Hello World Example
===================

The absolute simplest PipelineBuilder pipeline - just 3 lines of pipeline code! This demonstrates the Bronze → Silver → Gold flow with minimal complexity.

What You'll Learn
-----------------

- How to create a simple Bronze → Silver → Gold pipeline
- Basic data validation and transformation
- Step-by-step execution and debugging

Prerequisites
-------------

- Python 3.8+ with PipelineBuilder installed
- Basic understanding of Python

Setup and Imports
-----------------

.. code-block:: python

   # Import required libraries
   from pipeline_builder import PipelineBuilder
   from pyspark.sql import SparkSession, functions as F

   # Initialize Spark
   spark = SparkSession.builder \
       .appName("Hello World") \
       .master("local[*]") \
       .getOrCreate()

   print("✅ Spark session created successfully!")
   print(f"📊 Spark version: {spark.version}")

Create Sample Data
------------------

Let's start with some simple data to understand the pipeline flow:

.. code-block:: python

   # Create the simplest possible data
   data = [("Alice", "click"), ("Bob", "view"), ("Alice", "purchase")]
   df = spark.createDataFrame(data, ["user", "action"])

   print("📊 Input Data:")
   df.show()

Build the Pipeline
------------------

Now let's build a simple Bronze → Silver → Gold pipeline:

.. code-block:: python

   # Build the simplest pipeline (just 3 lines!)
   builder = PipelineBuilder(spark=spark, schema="hello_world")

   # Bronze: Just validate user exists
   builder.with_bronze_rules(
       name="events", 
       rules={"user": [F.col("user").isNotNull()]}
   )

   # Silver: Filter to only purchases
   builder.add_silver_transform(
       name="purchases",
       source_bronze="events",
       transform=lambda spark, df, silvers: df.filter(F.col("action") == "purchase"),
       rules={"action": [F.col("action") == "purchase"]},
       table_name="purchases"
   )

   # Gold: Count users who purchased
   builder.add_gold_transform(
       name="user_counts",
       transform=lambda spark, silvers: silvers["purchases"].groupBy("user").count(),
       rules={"user": [F.col("user").isNotNull()]},
       table_name="user_counts",
       source_silvers=["purchases"]
   )

Execute the Pipeline
--------------------

Now let's run our pipeline and see the results!

.. code-block:: python

   # Run it!
   pipeline = builder.to_pipeline()
   result = pipeline.initial_load(bronze_sources={"events": df})

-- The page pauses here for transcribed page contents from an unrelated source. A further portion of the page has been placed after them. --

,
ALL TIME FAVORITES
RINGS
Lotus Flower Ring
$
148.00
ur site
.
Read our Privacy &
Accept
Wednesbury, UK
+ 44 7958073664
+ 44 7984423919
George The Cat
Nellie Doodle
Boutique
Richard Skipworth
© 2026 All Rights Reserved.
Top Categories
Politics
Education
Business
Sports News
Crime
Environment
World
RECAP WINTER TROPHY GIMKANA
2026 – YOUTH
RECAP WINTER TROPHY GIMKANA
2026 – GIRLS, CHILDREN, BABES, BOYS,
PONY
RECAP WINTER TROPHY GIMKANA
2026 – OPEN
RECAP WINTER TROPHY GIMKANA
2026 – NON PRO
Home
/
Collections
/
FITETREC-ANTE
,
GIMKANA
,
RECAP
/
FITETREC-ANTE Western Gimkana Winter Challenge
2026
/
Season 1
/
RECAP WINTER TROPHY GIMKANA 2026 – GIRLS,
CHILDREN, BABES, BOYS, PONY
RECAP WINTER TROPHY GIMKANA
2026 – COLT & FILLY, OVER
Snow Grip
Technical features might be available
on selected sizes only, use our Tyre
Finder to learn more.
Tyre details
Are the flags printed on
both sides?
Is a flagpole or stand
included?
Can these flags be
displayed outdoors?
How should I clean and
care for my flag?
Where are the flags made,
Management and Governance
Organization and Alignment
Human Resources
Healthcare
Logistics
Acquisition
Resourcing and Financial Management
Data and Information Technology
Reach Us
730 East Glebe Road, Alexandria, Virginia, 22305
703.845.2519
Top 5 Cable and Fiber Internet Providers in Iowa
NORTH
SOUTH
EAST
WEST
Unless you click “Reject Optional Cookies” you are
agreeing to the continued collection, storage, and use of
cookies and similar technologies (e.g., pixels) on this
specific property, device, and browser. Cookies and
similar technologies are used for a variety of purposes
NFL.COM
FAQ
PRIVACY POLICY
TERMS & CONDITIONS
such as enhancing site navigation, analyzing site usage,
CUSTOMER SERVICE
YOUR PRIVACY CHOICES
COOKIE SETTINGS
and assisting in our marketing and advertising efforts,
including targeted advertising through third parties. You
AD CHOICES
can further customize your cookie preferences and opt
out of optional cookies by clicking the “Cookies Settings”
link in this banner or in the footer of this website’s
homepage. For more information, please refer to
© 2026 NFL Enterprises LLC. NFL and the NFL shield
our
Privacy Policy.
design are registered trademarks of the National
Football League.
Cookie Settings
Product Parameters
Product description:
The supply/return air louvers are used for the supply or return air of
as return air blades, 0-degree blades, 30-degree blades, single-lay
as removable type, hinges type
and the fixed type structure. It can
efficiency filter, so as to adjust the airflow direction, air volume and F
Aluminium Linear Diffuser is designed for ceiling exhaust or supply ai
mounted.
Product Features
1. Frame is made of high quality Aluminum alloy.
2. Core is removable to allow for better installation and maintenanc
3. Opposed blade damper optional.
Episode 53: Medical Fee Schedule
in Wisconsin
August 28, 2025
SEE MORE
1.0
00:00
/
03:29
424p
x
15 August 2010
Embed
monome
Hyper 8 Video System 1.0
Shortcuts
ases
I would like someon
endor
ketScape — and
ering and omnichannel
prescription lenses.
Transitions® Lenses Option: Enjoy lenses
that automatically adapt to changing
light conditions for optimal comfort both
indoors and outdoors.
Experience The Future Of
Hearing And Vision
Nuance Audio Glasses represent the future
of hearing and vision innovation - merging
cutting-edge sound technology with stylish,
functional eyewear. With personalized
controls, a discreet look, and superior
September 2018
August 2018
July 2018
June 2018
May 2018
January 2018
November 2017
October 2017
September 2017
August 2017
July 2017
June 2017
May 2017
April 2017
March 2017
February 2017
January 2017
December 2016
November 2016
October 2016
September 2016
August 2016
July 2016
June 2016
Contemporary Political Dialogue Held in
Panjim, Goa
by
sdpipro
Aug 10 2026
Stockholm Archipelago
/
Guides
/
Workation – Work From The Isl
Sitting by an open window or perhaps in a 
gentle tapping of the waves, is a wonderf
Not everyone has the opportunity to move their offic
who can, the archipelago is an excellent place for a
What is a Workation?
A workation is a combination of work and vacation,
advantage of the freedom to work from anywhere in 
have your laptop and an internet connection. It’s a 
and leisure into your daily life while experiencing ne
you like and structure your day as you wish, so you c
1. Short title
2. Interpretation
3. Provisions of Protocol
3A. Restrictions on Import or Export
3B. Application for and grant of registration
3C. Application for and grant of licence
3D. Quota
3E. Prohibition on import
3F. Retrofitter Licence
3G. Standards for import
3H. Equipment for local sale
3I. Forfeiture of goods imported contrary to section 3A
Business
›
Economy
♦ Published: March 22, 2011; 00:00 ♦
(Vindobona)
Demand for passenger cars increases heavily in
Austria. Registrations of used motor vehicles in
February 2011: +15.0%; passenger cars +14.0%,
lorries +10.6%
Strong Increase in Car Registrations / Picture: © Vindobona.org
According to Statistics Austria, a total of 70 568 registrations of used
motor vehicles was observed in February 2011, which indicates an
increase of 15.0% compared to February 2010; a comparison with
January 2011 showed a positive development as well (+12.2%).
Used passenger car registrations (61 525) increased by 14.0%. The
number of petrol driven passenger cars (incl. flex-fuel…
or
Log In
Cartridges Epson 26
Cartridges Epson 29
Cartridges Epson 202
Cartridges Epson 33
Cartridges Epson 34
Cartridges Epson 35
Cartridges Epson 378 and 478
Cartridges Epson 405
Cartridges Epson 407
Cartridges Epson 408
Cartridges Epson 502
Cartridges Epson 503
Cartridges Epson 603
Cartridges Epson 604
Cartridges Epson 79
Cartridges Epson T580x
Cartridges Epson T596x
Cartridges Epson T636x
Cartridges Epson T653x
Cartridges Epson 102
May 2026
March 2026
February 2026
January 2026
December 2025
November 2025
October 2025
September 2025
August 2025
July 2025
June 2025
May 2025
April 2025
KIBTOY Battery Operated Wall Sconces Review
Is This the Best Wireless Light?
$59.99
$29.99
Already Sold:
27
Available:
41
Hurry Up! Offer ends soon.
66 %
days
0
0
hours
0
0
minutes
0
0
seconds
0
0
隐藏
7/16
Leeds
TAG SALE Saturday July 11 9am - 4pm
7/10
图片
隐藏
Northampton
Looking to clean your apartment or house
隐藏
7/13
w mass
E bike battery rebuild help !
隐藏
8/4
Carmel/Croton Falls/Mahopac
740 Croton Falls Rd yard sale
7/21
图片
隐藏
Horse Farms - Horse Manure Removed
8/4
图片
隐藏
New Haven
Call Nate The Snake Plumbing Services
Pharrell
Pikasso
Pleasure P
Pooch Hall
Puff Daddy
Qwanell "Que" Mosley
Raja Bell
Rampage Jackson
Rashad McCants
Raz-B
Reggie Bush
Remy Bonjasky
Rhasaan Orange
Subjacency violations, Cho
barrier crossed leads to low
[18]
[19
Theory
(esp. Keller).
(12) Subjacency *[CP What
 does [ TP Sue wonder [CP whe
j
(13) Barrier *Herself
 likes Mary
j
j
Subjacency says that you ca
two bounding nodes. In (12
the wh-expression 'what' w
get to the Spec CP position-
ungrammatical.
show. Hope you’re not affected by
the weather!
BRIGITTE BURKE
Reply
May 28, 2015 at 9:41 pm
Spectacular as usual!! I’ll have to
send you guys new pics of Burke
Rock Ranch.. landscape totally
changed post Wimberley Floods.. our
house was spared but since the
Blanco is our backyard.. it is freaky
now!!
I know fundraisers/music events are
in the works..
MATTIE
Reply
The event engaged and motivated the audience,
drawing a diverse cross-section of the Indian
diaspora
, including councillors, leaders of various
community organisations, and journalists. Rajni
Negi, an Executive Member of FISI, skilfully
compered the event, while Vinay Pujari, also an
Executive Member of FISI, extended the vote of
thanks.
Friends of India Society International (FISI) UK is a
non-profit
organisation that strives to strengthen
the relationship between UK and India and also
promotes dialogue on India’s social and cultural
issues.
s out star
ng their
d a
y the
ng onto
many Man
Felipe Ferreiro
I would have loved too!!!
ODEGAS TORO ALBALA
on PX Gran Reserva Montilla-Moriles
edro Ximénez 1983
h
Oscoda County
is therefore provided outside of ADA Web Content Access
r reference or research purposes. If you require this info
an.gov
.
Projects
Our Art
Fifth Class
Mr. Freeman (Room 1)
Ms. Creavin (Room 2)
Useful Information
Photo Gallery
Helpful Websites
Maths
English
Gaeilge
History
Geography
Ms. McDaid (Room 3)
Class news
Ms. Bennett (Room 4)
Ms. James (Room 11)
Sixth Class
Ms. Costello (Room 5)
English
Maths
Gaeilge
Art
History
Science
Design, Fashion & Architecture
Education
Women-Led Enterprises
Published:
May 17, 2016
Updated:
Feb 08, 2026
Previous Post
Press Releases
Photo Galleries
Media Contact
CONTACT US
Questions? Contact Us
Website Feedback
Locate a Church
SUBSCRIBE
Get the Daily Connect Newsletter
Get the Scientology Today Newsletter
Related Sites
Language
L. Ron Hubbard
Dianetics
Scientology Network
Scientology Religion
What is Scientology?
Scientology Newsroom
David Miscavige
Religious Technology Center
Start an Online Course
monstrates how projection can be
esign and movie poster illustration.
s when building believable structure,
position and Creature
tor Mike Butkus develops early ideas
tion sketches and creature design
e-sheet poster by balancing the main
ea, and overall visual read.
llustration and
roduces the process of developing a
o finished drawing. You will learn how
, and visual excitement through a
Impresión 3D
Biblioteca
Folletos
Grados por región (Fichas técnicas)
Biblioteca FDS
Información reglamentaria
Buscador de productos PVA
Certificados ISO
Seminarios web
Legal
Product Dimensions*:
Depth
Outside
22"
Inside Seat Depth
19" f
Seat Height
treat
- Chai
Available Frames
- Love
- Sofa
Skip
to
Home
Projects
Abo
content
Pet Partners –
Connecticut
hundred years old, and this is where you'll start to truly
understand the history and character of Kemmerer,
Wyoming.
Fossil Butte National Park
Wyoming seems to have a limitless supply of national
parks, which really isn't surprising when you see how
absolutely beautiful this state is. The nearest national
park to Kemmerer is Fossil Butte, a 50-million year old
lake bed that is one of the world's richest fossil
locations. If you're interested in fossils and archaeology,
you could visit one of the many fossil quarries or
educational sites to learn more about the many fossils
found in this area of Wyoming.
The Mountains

   print(f"\n✅ Pipeline completed: {result.success}")
   print(f"📈 Rows processed: {result.totals['total_rows_written']}")

Explore the Results
-------------------

Let's see what our pipeline created at each layer:

.. code-block:: python

   # Show all created tables
   print("\n📋 Created Tables:")
   spark.sql("SHOW TABLES IN hello_world").show()

   # Bronze Layer Results
   print("\n🥉 Bronze Layer - Raw Data:")
   spark.table("hello_world.events").show()

   # Silver Layer Results
   print("\n🥈 Silver Layer - Cleaned Data (Purchases Only):")
   spark.table("hello_world.purchases").show()

   # Gold Layer Results
   print("\n🥇 Gold Layer - Business Analytics:")
   spark.table("hello_world.user_counts").show()

Step-by-Step Debugging
----------------------

One of PipelineBuilder's powerful features is the ability to execute individual steps for debugging:

.. code-block:: python

   # Execute just the Bronze step
   bronze_result = pipeline.execute_bronze_step("events", input_data=df)
   print(f"🔍 Bronze step result:")
   print(f"   Status: {bronze_result.status.value}")
   print(f"   Validation passed: {bronze_result.validation_result.validation_passed}")
   print(f"   Output rows: {bronze_result.output_count}")

   # Execute just the Silver step
   silver_result = pipeline.execute_silver_step("purchases")
   print(f"🔍 Silver step result:")
   print(f"   Status: {silver_result.status.value}")
   print(f"   Output rows: {silver_result.output_count}")
   print(f"   Duration: {silver_result.duration_seconds:.2f}s")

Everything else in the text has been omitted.